Exactly how were my fiercely held conceptions modified? As I earlier mentioned I worked at a family grocery store through most of high school. The store was called Deemer’s and four generations of the Deemer family had worked there. The place seemed the near epitome of Americana, with its clean cut “bag boys” (including myself) dressed in shirts and ties helping to take groceries to customers’ cars. There everything felt familiar, everyone was a friend. In my three years of employment I had the pleasure of getting to know many people, most of whom had been both customers of the store and residents of the area for decades. It is somewhat odd to see how people will open up to someone who is merely carrying their groceries to their car. By such I learned of band camps, vacations, engagements, break-ups, grandchildren, carnivals, even receiving copious amounts of unsolicited marriage advice from disgruntled husbands. I believe I heard the weather report at least thirty times a day, always dreading the inevitable rush accompanying every forecast of snow. It was here, though, that I saw face to face the backbone of America. Here I met the hardworking folks who get up everyday and strive to make their community, children, and selves better. I spoke with the survivors of a depression and the veterans of wars on fascism and communism. Their strength of will and greatness of character did much to force the sea change in my ignorant view. For, much as I wanted to accuse them of being such, it was I, in fact, who was ignorant. I had through the years attempted to familiarize myself with the mind of America and the principles of liberty and self-government. I for years had studied the history of our nation, being able to easily reel off names and dates. Yet, in all of this, I had failed to comprehend the heart and soul of America. I had failed to see that those high-minded ideals formulated and espoused by brilliant men and women throughout our history were nothing if not defended with the blood, sweat, and tears of these supposedly “simple-minded” commoners. They are the true America, the legitimate sons and daughters of ‘76. They were the ones who reshaped my erroneous view of home.

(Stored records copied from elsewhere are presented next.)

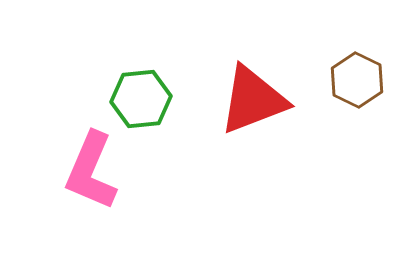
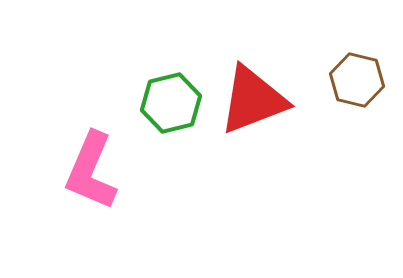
brown hexagon: rotated 12 degrees counterclockwise
green hexagon: moved 30 px right, 4 px down; rotated 8 degrees counterclockwise
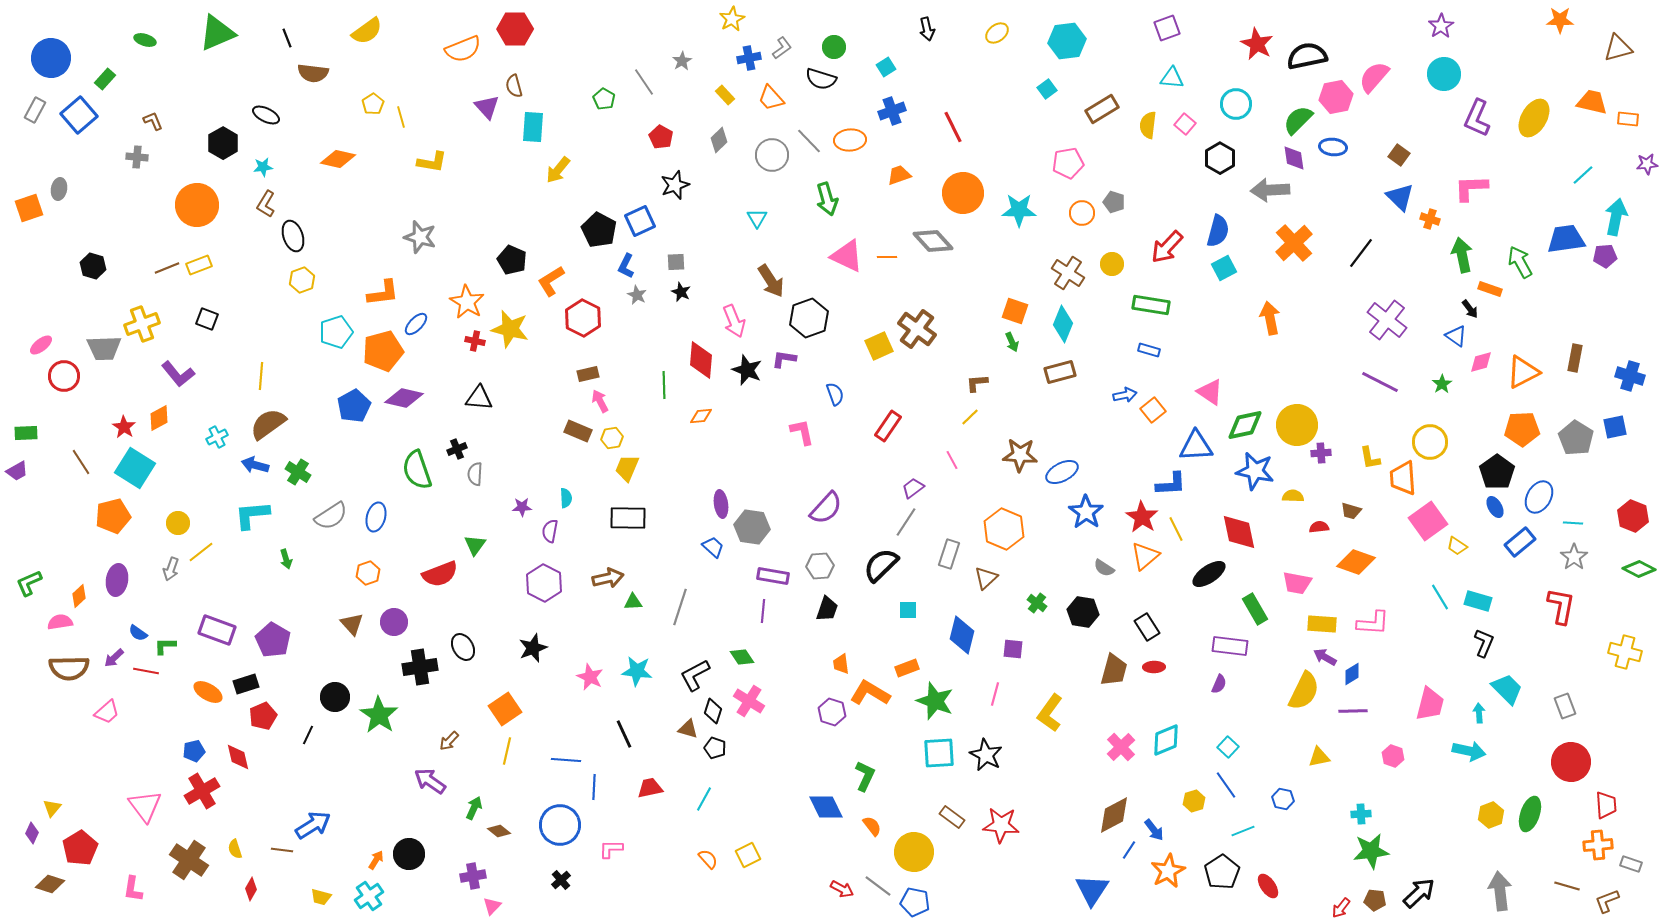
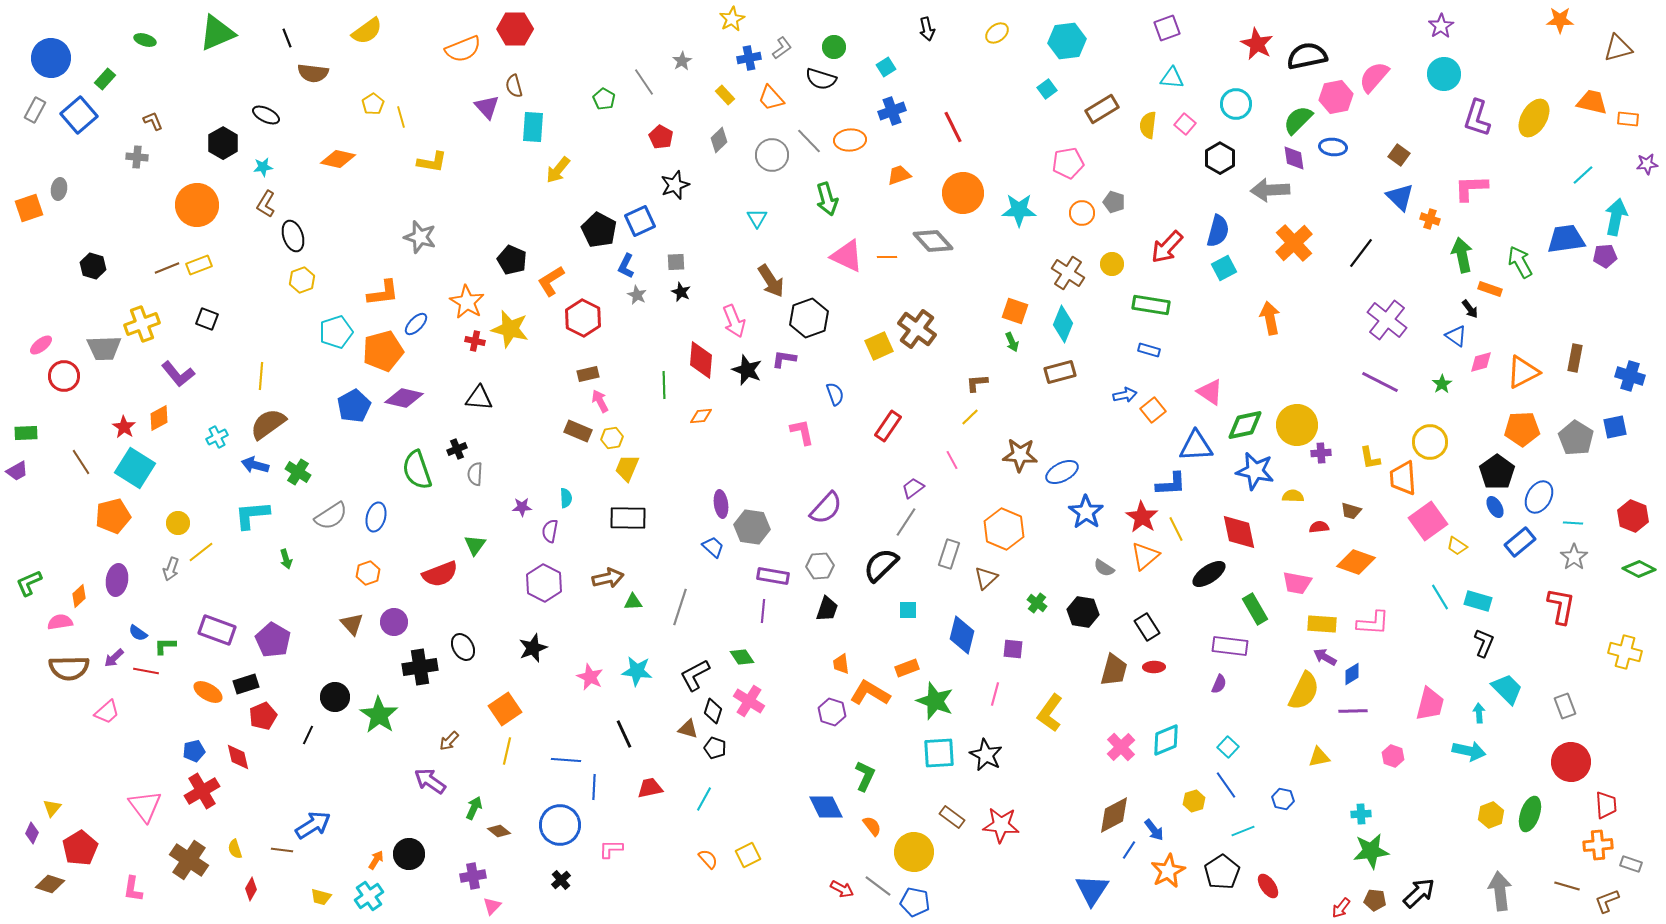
purple L-shape at (1477, 118): rotated 6 degrees counterclockwise
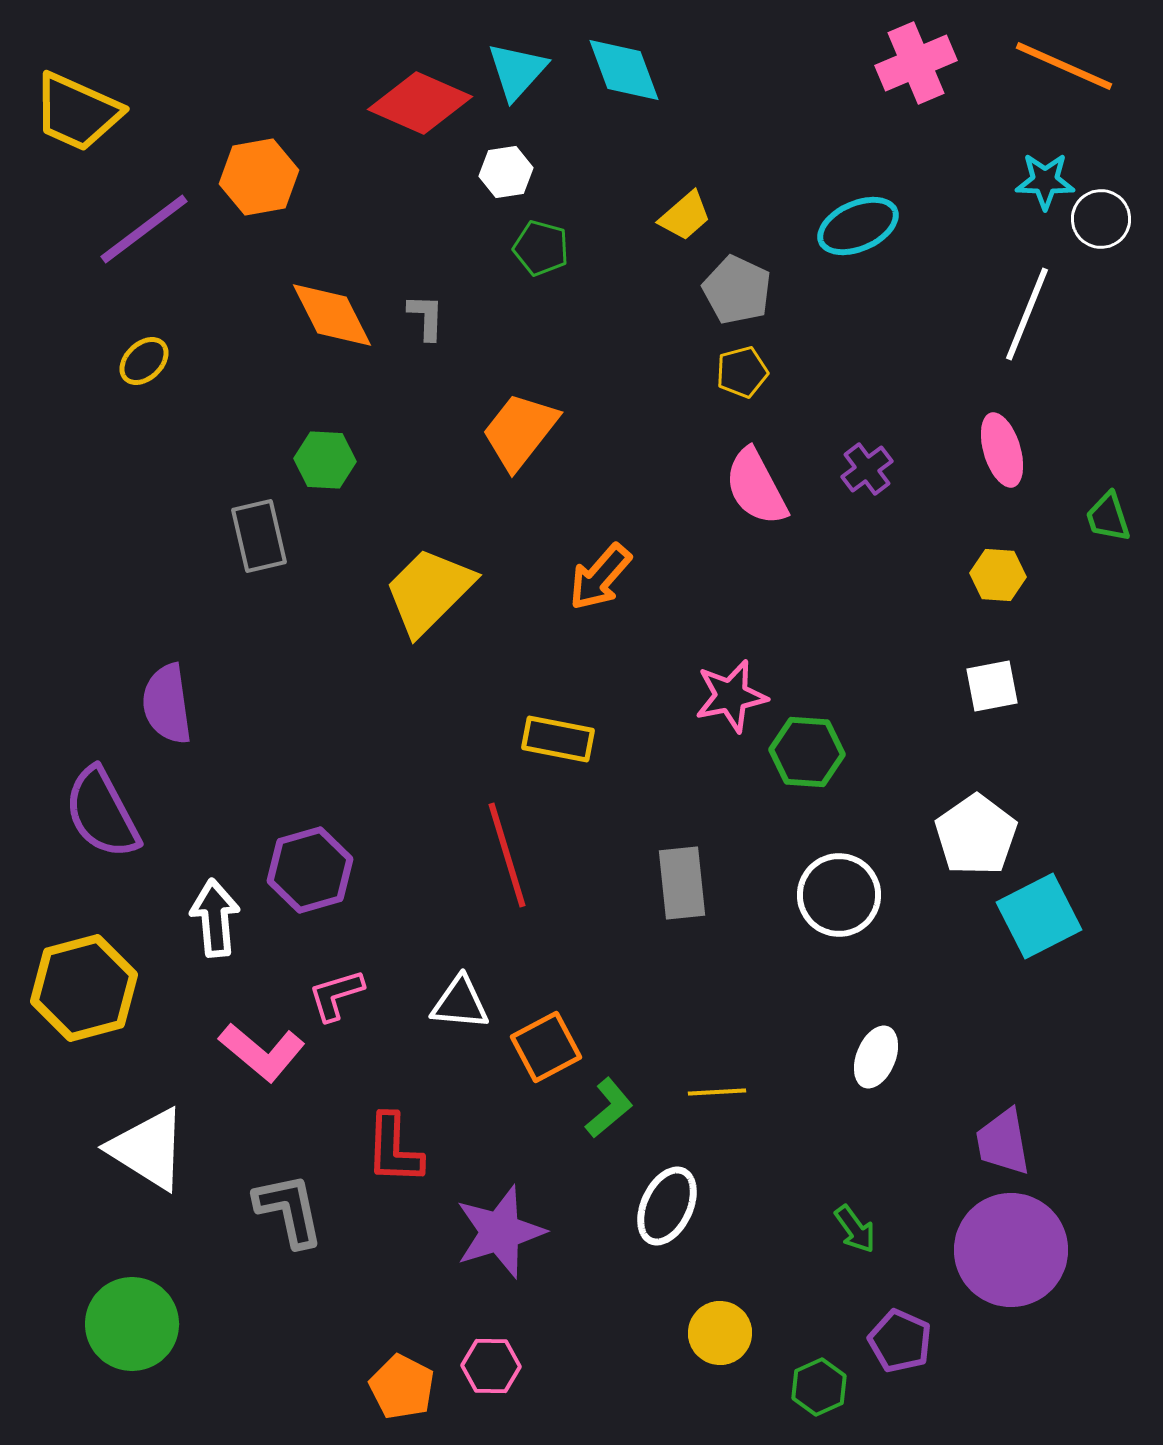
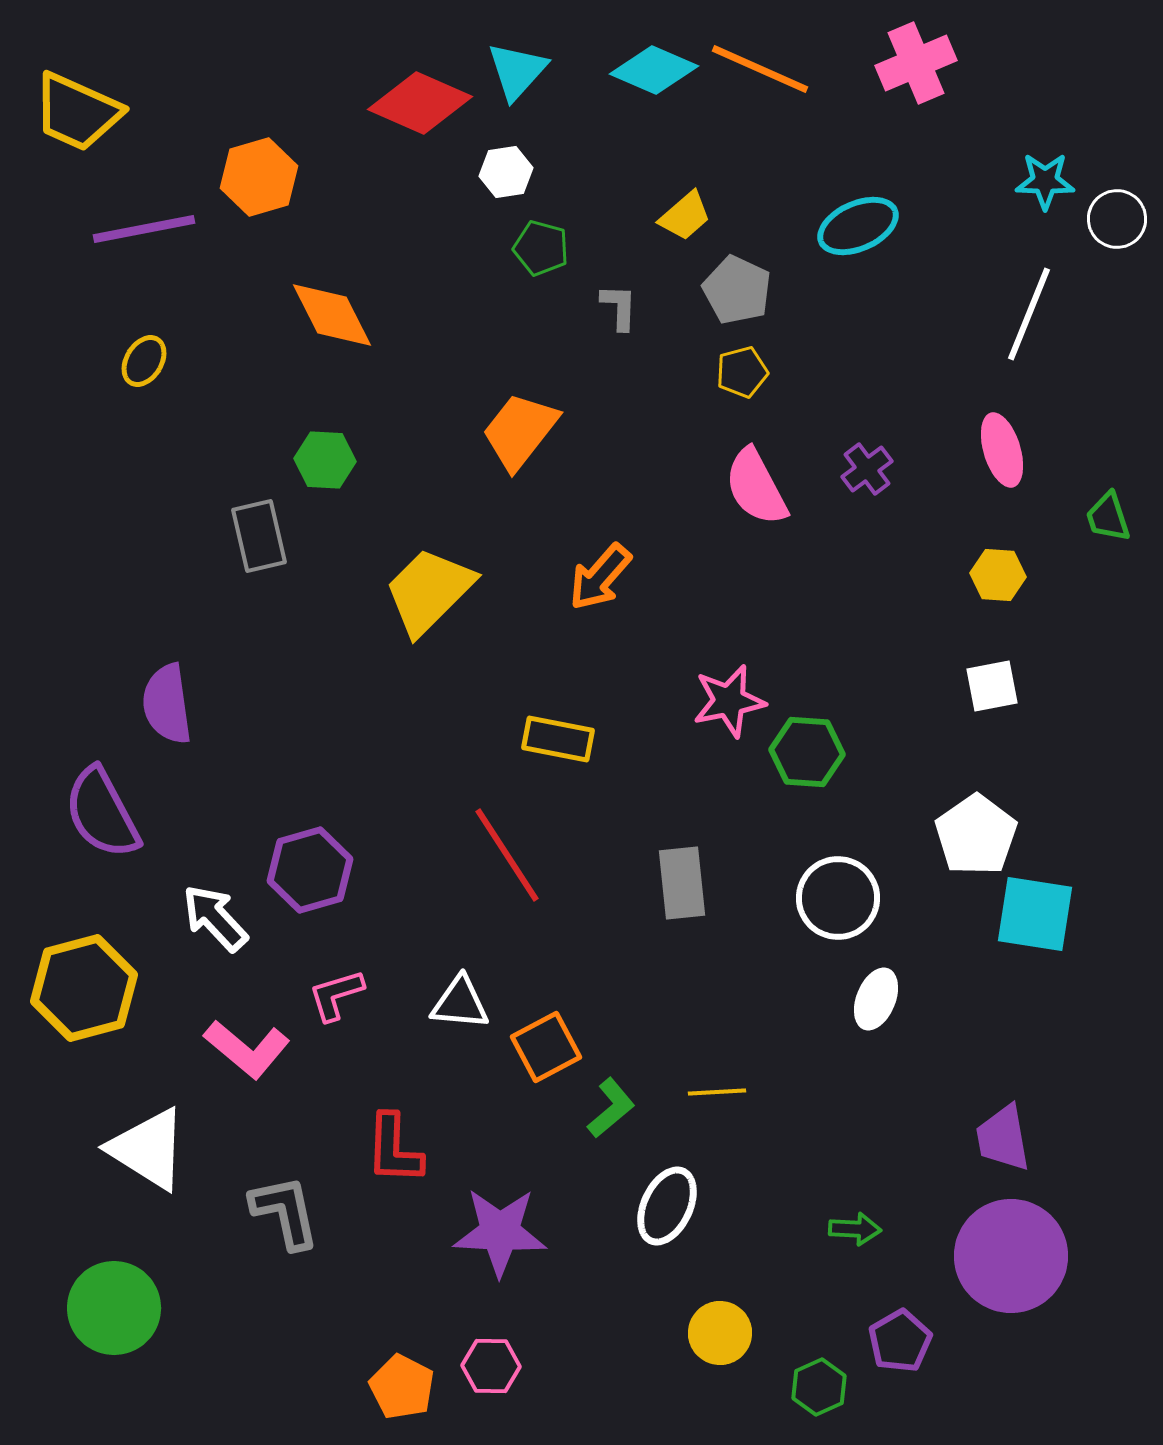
orange line at (1064, 66): moved 304 px left, 3 px down
cyan diamond at (624, 70): moved 30 px right; rotated 46 degrees counterclockwise
orange hexagon at (259, 177): rotated 6 degrees counterclockwise
white circle at (1101, 219): moved 16 px right
purple line at (144, 229): rotated 26 degrees clockwise
white line at (1027, 314): moved 2 px right
gray L-shape at (426, 317): moved 193 px right, 10 px up
yellow ellipse at (144, 361): rotated 15 degrees counterclockwise
pink star at (731, 696): moved 2 px left, 5 px down
red line at (507, 855): rotated 16 degrees counterclockwise
white circle at (839, 895): moved 1 px left, 3 px down
cyan square at (1039, 916): moved 4 px left, 2 px up; rotated 36 degrees clockwise
white arrow at (215, 918): rotated 38 degrees counterclockwise
pink L-shape at (262, 1052): moved 15 px left, 3 px up
white ellipse at (876, 1057): moved 58 px up
green L-shape at (609, 1108): moved 2 px right
purple trapezoid at (1003, 1142): moved 4 px up
gray L-shape at (289, 1210): moved 4 px left, 2 px down
green arrow at (855, 1229): rotated 51 degrees counterclockwise
purple star at (500, 1232): rotated 20 degrees clockwise
purple circle at (1011, 1250): moved 6 px down
green circle at (132, 1324): moved 18 px left, 16 px up
purple pentagon at (900, 1341): rotated 18 degrees clockwise
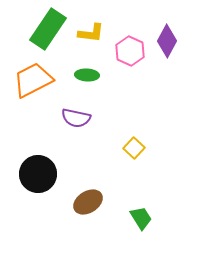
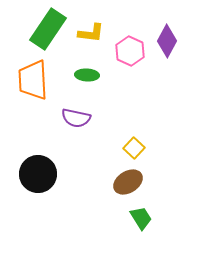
orange trapezoid: rotated 66 degrees counterclockwise
brown ellipse: moved 40 px right, 20 px up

It took me nineteen years to truly appreciate the beauty of southern Ohio. At the same time I finally realized my great fortune at having grown up there. As much as I might have previously loathed to admit it, that place will always be a part of home. In it reside good people who want nothing more than a good job to work hard at and a descent home to raise a family in. Yet, when fate necessitates it, they have proven themselves capable of the most extraordinary feats. They do not seek praise, yet their actions can illicit no other response. To me that is part of what is so great about America and the people who call it home. I hold no illusions as to the depressed economic state of the area and fully comprehend the necessity of my departure. However, I will take leave of my hometown not bursting with the joy of an escaped captive, but with a thankful yet heavy heart and a small but genuine tear.
Adam Carrington is a freshman from Wheelersburg, Ohio, majoring in Political Science and Communications.